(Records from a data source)
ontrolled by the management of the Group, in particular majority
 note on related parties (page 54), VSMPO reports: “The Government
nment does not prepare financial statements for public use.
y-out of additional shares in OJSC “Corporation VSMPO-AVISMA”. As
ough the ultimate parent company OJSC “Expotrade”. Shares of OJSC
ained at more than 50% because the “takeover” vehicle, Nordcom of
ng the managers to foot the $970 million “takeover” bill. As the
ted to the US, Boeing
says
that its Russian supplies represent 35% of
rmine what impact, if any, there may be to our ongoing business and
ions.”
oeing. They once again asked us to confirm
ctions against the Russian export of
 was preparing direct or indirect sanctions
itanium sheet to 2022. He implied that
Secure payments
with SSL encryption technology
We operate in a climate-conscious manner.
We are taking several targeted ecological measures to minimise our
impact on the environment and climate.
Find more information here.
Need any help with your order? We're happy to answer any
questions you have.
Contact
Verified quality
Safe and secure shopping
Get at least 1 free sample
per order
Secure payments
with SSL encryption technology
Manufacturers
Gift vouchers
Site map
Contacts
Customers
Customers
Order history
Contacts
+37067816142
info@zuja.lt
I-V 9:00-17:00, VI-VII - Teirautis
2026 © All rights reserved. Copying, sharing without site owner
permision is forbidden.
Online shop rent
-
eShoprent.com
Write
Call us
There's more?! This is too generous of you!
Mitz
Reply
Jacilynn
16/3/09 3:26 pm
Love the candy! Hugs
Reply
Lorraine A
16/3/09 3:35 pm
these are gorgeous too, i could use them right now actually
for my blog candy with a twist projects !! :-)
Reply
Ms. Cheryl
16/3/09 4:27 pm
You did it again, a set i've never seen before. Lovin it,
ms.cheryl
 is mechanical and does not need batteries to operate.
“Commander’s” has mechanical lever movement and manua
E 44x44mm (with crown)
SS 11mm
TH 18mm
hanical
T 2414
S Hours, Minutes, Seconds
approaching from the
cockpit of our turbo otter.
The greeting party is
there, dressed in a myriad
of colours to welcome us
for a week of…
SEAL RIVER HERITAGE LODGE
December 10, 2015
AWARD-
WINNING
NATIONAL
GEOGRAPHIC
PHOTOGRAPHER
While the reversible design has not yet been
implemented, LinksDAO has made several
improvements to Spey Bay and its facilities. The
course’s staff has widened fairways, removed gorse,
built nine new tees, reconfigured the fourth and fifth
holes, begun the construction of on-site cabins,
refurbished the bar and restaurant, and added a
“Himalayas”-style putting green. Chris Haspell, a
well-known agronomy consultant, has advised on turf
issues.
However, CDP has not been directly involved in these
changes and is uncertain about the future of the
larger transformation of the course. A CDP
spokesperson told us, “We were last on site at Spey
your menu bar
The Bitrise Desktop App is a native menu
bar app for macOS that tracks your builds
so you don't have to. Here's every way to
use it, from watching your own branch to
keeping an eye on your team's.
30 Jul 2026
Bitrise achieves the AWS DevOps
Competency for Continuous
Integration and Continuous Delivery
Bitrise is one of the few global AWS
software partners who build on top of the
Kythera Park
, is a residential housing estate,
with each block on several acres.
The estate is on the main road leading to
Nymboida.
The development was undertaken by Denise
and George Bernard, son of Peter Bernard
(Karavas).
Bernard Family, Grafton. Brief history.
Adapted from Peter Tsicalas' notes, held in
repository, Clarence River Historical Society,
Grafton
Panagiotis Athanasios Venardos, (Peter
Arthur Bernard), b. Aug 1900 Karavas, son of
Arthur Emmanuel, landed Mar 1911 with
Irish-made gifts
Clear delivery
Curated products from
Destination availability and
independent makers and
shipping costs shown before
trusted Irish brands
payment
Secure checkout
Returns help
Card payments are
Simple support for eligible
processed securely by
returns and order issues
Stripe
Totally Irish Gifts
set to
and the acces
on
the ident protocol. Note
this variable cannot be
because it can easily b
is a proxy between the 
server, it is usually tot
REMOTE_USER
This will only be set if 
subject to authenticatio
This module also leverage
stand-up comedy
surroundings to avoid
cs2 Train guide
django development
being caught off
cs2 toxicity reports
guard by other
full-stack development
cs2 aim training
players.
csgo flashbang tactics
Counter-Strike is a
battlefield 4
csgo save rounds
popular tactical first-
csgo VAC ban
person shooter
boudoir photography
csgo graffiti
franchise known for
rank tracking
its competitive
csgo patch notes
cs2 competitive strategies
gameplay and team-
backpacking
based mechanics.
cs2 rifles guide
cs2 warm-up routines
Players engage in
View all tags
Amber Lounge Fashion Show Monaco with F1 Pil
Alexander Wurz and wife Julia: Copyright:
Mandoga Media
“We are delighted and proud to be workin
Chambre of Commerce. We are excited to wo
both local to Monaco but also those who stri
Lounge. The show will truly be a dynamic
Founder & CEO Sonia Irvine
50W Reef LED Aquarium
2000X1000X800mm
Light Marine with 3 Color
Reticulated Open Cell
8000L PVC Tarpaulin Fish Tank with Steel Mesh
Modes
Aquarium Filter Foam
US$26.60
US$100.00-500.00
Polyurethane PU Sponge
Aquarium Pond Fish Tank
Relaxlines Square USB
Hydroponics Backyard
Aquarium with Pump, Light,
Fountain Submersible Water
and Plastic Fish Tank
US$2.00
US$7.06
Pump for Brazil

▶ **WHAT IS NEEDED**: In the entries above, some lines hold the string "Spey". Copy each of them.

▶ **RESULT FOR THIS EXERCISE**:
improvements to Spey Bay and its facilities. The
spokesperson told us, “We were last on site at Spey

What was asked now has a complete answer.